**** Data section

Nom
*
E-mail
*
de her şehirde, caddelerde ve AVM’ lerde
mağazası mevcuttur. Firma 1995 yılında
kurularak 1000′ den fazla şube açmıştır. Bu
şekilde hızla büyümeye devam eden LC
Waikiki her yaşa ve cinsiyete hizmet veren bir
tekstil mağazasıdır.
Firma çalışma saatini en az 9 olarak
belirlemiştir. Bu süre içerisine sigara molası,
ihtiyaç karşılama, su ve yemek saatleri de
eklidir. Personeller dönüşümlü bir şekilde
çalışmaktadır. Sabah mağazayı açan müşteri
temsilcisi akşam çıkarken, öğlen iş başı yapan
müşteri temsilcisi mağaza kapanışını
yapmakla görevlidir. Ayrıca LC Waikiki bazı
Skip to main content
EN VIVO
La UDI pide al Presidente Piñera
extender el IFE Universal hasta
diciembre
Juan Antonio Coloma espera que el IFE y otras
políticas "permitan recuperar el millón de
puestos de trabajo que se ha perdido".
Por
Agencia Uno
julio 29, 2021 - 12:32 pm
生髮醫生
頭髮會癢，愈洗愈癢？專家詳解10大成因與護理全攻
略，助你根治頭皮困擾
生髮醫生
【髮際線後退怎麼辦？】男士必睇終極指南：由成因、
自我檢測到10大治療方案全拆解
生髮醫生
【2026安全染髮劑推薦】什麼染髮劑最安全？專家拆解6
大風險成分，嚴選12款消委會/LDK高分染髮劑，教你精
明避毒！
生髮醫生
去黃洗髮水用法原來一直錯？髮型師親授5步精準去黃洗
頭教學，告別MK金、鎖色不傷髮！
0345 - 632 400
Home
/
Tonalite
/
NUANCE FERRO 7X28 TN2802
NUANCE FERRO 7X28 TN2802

********
**** Data section

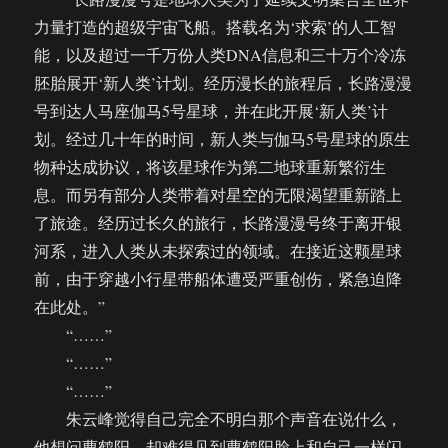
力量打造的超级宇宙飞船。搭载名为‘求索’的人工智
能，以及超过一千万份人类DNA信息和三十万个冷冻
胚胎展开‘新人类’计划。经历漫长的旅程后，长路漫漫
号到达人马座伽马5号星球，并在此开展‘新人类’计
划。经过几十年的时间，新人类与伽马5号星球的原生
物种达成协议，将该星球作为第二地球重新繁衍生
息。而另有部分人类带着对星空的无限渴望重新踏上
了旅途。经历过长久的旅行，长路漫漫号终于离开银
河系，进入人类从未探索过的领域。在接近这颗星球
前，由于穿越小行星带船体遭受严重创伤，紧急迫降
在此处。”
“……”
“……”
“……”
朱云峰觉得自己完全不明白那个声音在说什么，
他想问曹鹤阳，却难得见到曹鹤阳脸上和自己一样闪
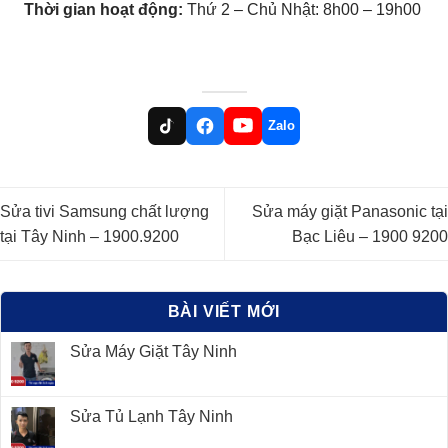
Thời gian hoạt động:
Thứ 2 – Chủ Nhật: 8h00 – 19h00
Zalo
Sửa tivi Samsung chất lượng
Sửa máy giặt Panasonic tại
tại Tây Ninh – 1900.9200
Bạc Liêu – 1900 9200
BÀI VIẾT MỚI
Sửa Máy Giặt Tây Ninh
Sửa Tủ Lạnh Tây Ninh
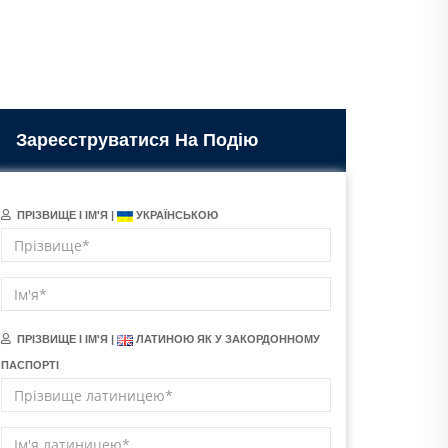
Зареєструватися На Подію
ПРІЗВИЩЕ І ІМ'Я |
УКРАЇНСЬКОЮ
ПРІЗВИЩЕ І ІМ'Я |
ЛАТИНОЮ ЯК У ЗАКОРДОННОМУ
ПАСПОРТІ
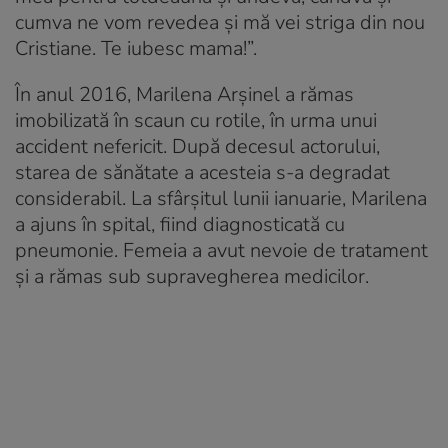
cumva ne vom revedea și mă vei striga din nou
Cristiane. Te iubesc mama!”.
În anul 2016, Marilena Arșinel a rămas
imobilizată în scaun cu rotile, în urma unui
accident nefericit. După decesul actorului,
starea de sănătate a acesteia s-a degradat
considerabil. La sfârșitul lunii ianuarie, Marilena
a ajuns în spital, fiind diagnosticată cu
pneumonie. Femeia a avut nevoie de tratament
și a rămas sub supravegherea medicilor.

********
**** Data section

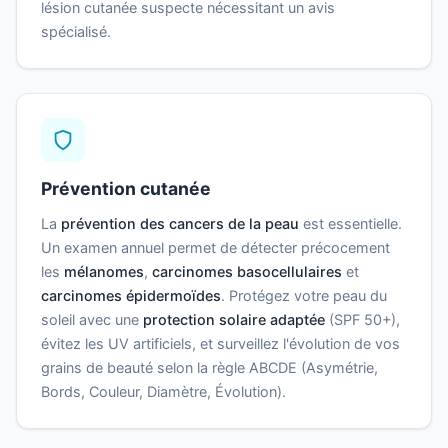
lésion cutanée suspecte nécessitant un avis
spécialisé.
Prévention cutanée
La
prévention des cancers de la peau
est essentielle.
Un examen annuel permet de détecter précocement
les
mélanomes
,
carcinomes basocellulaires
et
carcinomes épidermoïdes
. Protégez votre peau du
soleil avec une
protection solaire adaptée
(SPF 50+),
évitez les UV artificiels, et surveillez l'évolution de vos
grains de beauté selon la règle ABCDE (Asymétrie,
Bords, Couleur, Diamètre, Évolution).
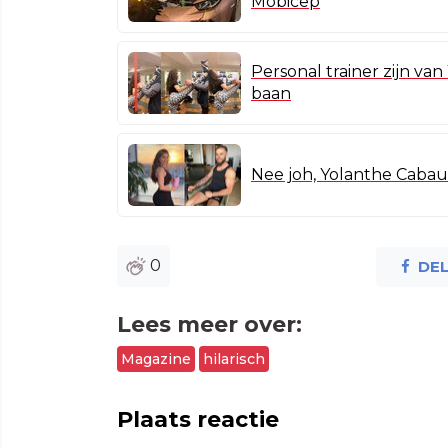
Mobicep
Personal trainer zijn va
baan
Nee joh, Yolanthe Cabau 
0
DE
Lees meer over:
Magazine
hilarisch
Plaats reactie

********

Problem statement | Leave out the images and write out the lines above exactly, from the one with "息。而另有部分人类带着对星空的无限渴望重新踏上" up to and including the one with "și a rămas sub supravegherea medicilor.".

Output |
息。而另有部分人类带着对星空的无限渴望重新踏上
了旅途。经历过长久的旅行，长路漫漫号终于离开银
河系，进入人类从未探索过的领域。在接近这颗星球
前，由于穿越小行星带船体遭受严重创伤，紧急迫降
在此处。”
“……”
“……”
“……”
朱云峰觉得自己完全不明白那个声音在说什么，
他想问曹鹤阳，却难得见到曹鹤阳脸上和自己一样闪
Thời gian hoạt động:
Thứ 2 – Chủ Nhật: 8h00 – 19h00
Zalo
Sửa tivi Samsung chất lượng
Sửa máy giặt Panasonic tại
tại Tây Ninh – 1900.9200
Bạc Liêu – 1900 9200
BÀI VIẾT MỚI
Sửa Máy Giặt Tây Ninh
Sửa Tủ Lạnh Tây Ninh
Зареєструватися На Подію
ПРІЗВИЩЕ І ІМ'Я |
УКРАЇНСЬКОЮ
ПРІЗВИЩЕ І ІМ'Я |
ЛАТИНОЮ ЯК У ЗАКОРДОННОМУ
ПАСПОРТІ
cumva ne vom revedea și mă vei striga din nou
Cristiane. Te iubesc mama!”.
În anul 2016, Marilena Arșinel a rămas
imobilizată în scaun cu rotile, în urma unui
accident nefericit. După decesul actorului,
starea de sănătate a acesteia s-a degradat
considerabil. La sfârșitul lunii ianuarie, Marilena
a ajuns în spital, fiind diagnosticată cu
pneumonie. Femeia a avut nevoie de tratament
și a rămas sub supravegherea medicilor.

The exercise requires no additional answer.